Problem to solve: Copy each line of the records that contains the word "https".

Recorded information:

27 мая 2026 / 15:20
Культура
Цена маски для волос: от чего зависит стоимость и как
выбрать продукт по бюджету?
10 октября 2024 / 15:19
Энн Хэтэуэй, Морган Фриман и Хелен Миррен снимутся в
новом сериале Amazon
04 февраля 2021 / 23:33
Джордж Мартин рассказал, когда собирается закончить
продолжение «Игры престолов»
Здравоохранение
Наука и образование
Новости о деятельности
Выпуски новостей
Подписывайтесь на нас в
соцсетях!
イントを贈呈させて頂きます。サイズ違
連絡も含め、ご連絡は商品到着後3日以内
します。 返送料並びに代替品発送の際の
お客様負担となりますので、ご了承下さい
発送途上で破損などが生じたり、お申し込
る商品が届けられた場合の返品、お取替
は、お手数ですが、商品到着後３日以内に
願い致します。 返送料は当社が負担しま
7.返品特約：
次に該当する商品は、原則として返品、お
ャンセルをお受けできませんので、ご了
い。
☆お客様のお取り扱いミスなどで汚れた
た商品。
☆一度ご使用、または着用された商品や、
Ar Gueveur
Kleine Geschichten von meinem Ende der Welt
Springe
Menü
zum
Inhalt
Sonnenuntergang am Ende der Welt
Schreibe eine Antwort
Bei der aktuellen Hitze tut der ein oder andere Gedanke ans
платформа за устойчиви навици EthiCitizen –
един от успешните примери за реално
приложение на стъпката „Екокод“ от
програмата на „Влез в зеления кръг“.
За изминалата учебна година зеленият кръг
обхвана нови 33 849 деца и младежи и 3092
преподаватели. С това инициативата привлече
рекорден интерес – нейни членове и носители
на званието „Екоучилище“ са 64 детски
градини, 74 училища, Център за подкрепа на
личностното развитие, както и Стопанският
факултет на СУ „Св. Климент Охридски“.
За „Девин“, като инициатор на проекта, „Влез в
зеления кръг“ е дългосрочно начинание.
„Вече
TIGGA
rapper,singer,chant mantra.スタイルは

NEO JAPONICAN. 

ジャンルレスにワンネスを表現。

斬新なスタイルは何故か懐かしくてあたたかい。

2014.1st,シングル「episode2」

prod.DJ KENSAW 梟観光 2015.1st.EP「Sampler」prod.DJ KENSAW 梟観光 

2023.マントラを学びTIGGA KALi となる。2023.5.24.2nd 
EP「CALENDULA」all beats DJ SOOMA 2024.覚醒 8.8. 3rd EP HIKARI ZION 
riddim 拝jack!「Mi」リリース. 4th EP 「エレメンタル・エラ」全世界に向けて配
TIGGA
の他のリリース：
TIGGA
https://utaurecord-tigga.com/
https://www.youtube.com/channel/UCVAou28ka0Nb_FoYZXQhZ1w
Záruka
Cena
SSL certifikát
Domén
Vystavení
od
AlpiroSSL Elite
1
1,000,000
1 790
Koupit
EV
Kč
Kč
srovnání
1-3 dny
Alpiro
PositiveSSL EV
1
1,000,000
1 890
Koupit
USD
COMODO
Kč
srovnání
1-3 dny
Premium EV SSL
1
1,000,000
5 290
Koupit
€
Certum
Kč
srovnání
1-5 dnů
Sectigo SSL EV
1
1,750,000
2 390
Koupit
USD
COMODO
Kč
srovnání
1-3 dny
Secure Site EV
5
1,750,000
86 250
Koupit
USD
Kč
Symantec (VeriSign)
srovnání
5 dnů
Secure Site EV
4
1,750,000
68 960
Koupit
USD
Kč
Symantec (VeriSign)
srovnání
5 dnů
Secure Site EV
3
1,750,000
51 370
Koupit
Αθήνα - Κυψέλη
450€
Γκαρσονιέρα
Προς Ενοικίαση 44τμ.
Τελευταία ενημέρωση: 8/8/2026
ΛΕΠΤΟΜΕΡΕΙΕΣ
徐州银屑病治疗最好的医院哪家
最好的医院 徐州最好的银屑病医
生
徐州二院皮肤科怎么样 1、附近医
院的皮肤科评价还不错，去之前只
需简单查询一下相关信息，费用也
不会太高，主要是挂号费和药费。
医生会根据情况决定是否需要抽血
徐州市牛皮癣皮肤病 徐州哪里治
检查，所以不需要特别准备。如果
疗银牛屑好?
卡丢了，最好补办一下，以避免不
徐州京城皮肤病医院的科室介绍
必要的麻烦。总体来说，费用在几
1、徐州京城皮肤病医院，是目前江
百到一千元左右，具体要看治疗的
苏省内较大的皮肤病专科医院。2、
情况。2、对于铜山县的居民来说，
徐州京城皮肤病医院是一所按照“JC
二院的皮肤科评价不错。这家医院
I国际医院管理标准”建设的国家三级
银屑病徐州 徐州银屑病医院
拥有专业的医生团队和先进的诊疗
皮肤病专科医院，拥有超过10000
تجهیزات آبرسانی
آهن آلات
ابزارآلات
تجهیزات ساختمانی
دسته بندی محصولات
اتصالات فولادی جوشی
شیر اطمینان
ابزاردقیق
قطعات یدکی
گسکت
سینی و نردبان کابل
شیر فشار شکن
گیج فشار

Solution for this problem:
https://utaurecord-tigga.com/
https://www.youtube.com/channel/UCVAou28ka0Nb_FoYZXQhZ1w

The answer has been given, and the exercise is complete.